== INFORMATION GIVEN ==

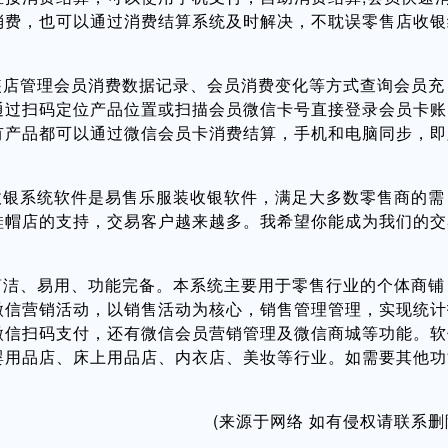
消费，也可以通过消费结算系统及时解决，不耽误零售店收银
管理会员消费数据记录、会员消费变化等方式查询会员充
通过扫码定位产品位置或扫描会员微信卡号直接登录会员卡账
有产品都可以通过微信会员卡消费结算，手机和电脑同步，即
系统软件是易售乐服装收银软件，满足大多数零售商的需
鞋帽店的支持，交易客户越来越多。我希望你能成为我们的交
、易用、功能完备。本系统主要用于零售行业的个体商铺
微信营销活动，以销售活动为核心，销售管理管理，实现统计
微信扫码支付，还有微信会员营销管理及微信商城等功能。软
婴用品店、床上用品店、内衣店、美妆等行业。如需要其他功
。
(来源于网络 如有侵权请联系删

===

* WHAT IS EXPECTED *
Everything from the line containing "通过扫码定位产品位置或扫描会员微信卡号直接登录会员卡账" to the last line of the entries above should be quoted exactly, and only that.

* TASK RESULT *
通过扫码定位产品位置或扫描会员微信卡号直接登录会员卡账
有产品都可以通过微信会员卡消费结算，手机和电脑同步，即
系统软件是易售乐服装收银软件，满足大多数零售商的需
鞋帽店的支持，交易客户越来越多。我希望你能成为我们的交
、易用、功能完备。本系统主要用于零售行业的个体商铺
微信营销活动，以销售活动为核心，销售管理管理，实现统计
微信扫码支付，还有微信会员营销管理及微信商城等功能。软
婴用品店、床上用品店、内衣店、美妆等行业。如需要其他功
。
(来源于网络 如有侵权请联系删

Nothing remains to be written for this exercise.